The result is the exact lines from the one containing "At what (x,y)" through the final line of the entries; leave out the pictures.

Stored data >>
────────

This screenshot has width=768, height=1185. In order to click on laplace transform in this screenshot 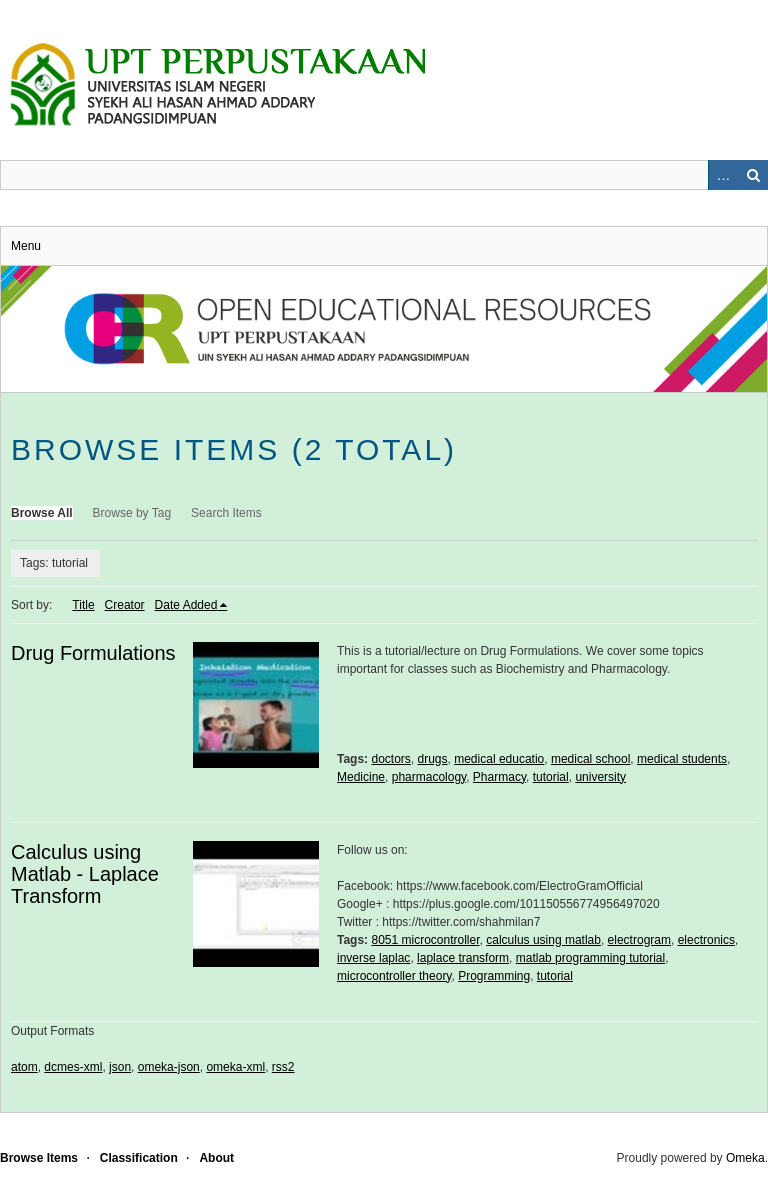, I will do `click(463, 958)`.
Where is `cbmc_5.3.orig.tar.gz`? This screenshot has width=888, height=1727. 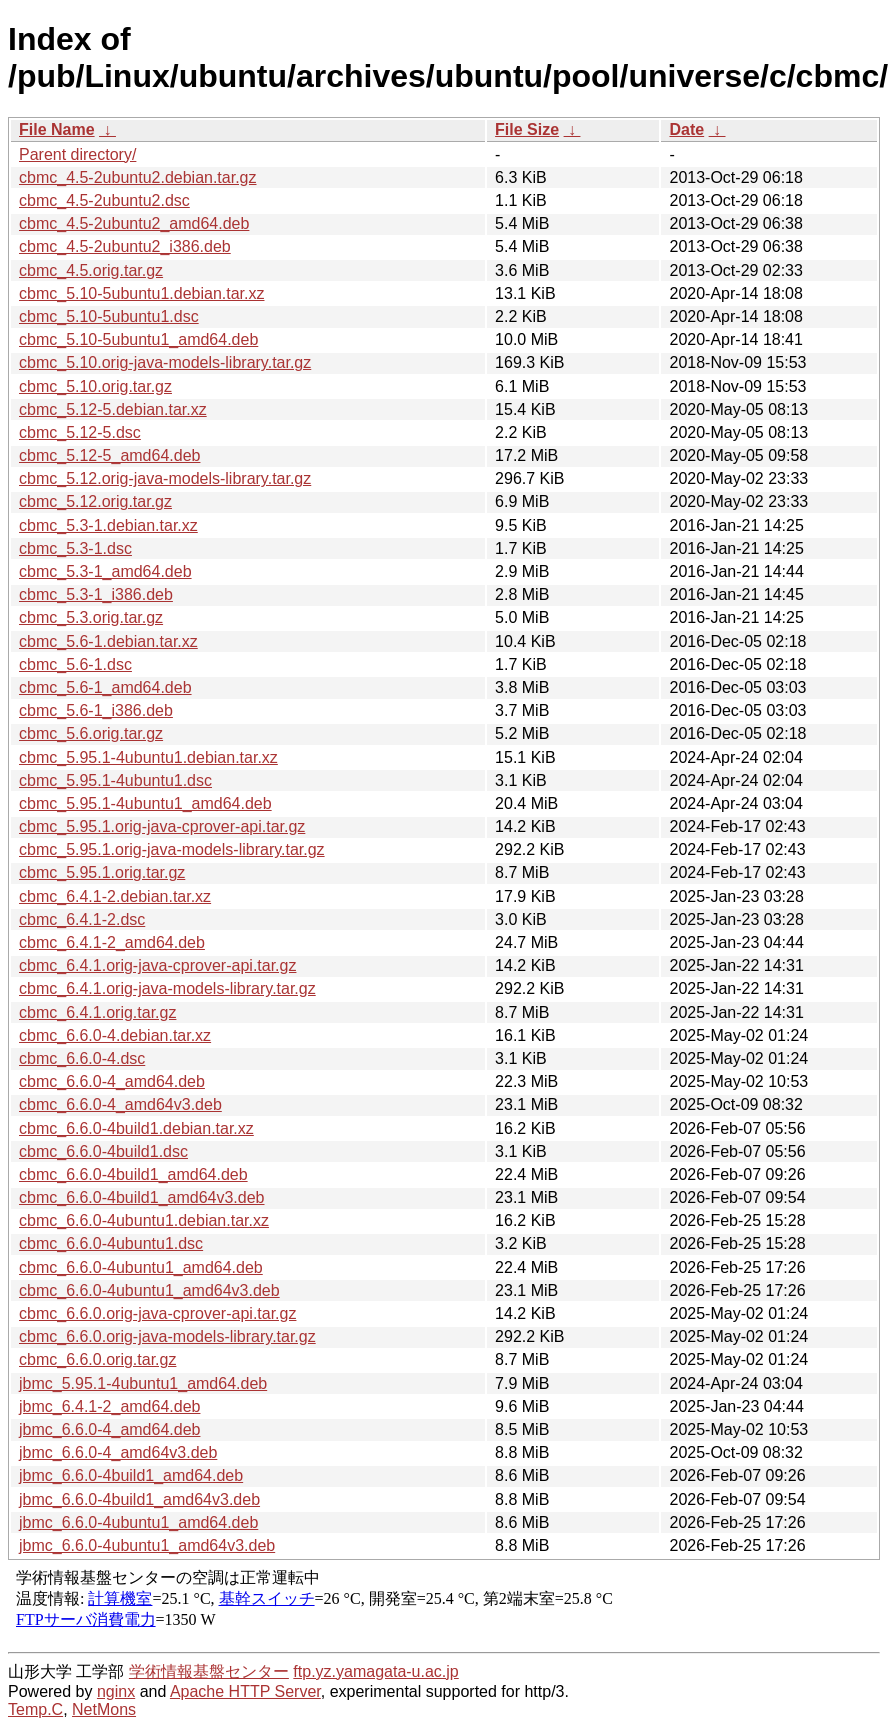
cbmc_5.3.orig.tar.gz is located at coordinates (91, 617).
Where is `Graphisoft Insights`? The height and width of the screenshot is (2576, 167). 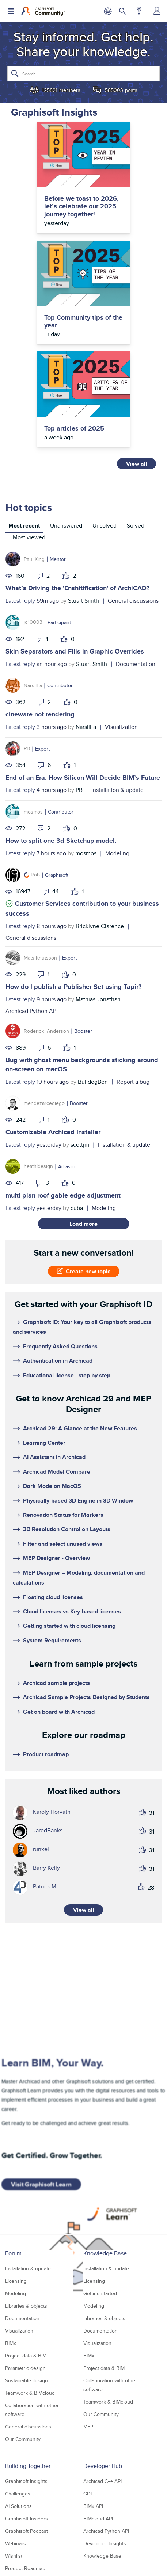
Graphisoft Insights is located at coordinates (26, 2481).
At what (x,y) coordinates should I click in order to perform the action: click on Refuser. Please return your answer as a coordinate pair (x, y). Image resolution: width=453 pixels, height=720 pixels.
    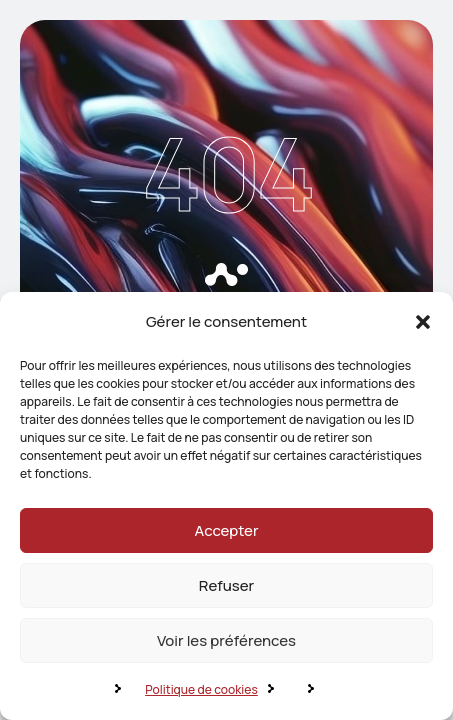
    Looking at the image, I should click on (226, 585).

────────

Written answer >>
At what (x,y) coordinates should I click in order to perform the action: click on Refuser. Please return your answer as a coordinate pair (x, y). Image resolution: width=453 pixels, height=720 pixels.
    Looking at the image, I should click on (226, 585).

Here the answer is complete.